There are different kinds of geological map. With large‑scale[2] maps, the geologist generally aims to visit and outline every significant rock outcrop in the area of the map. For that reason these are often called “fact” maps, but this term should always be avoided as it represents a claim for authority, and pre-emption of debate - not often justified and never desirable. “Observation” or simply “outcrop” map is a much better term for this kind of detailed mapping. In a small‑scale map, visiting every outcrop would be impossible; generally only a selection of outcrops are examined in the field and interpolations have to be made between the observation points. Such interpolations may be made by simple projection of data or by making use of features seen in remote sensed images of the area, such as satellite or radar imagery, air photographs, aeromagnetic maps and so on. Small‑scale maps thus generally have a much larger interpretational element than large‑scale maps.

The difference between the two map types is, however, one of degree only. Every map, even at the most detailed of scales, can only present a small selection of the available geological observations and no observation is ever entirely free from interpretational bias. Even what is considered to represent an outcrop for mapping purposes is very much scale dependent. In practice, what the map‑maker does is to make and record a certain number of observations, selected from the almost infinite number of observations that could be made, depending on what he regards as important given the purpose in constructing the map. These decisions by the geologist are necessarily subjective and will never be made with an unbiased mind. It is often thought that being biased is a weakness, to be avoided at all costs – but bias is the technique used by every scientist who seeks to separate a meaningful signal from noise. If we were not biased, the sheer volume of possible observations that could be made in the field would overwhelm us. An explorationist has a bias which leads her to find and record on her map features that are relevant to mineralisation. This will not be to the exclusion of other types of geological observation, but there is no doubt that her map will (or at any rate, should) be different from a map of the same area made by, say, a stratigrapher, or a palaeontologist.
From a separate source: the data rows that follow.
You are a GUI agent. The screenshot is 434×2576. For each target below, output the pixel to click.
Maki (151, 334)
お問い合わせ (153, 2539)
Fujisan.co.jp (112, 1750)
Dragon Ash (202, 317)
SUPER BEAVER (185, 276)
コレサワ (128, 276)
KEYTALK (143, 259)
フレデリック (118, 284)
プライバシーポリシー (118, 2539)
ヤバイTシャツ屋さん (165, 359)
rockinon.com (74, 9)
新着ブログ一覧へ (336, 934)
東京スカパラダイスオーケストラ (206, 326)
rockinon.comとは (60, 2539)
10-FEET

However, you can only use your bias to advantage if you are aware it of and acknowledge it – otherwise you risk fooling yourself. All observations made in the field (or on drill core, for that matter) are made with a specific purpose in mind: to test whether they are compatible or not compatible with a range hypotheses which are constantly evolving as a result of these observations. .

A geological map is thus different from other types of map data that the explorationist might use. Although typical geochemical or geophysical maps can contain interpretational elements and bias, they in general aim to provide exact presentations of reproducible quantitative point data. The data on such maps can often be collected by non‑professionals and the map can be compiled and plotted by computer according to pre‑set formulae. A geological map, on the other hand, is not contoured point data but an analog presentation of ideas; ideas backed up by detailed, careful observation and rational theory but, nevertheless, ideas. To be a successful geological map‑maker, it is necessary to keep this concept firmly in mind, and throw out any idea of the geological map‑maker as an objective collector of “ground truth”[3] data. After all, one geologist’s “ground truth” is another geologists irrelevant noise.

Indonesian mapping team at Gunung Lingo, Trengalek, JavaGeological mapping team at Gunung Linggo (a volcanic neck), nr Trengalek, Central Java.

[1]  The ground surface is, of course, not always horizontal and, although this can usually be ignored in small‑scale maps, it can have profound effects on the outcrop patterns of large‑scale maps.

[2] By convention, large‑scale refers to maps with a small scale ratio (that is, a large fraction) ‑ e.g. 1:1,000 scale or 1:2,500 scale. Small‑scale refers to large scale ratios (a small fraction) such as 1:100,000 or 1:250,000. Generally, anything over 1:5,000 should be considered small‑scale, but the terms are relative.

[3]  “truth” and “fact” are slippery concepts that are often employed to claim authority and stifle debate. They are best not used in scientific contexts.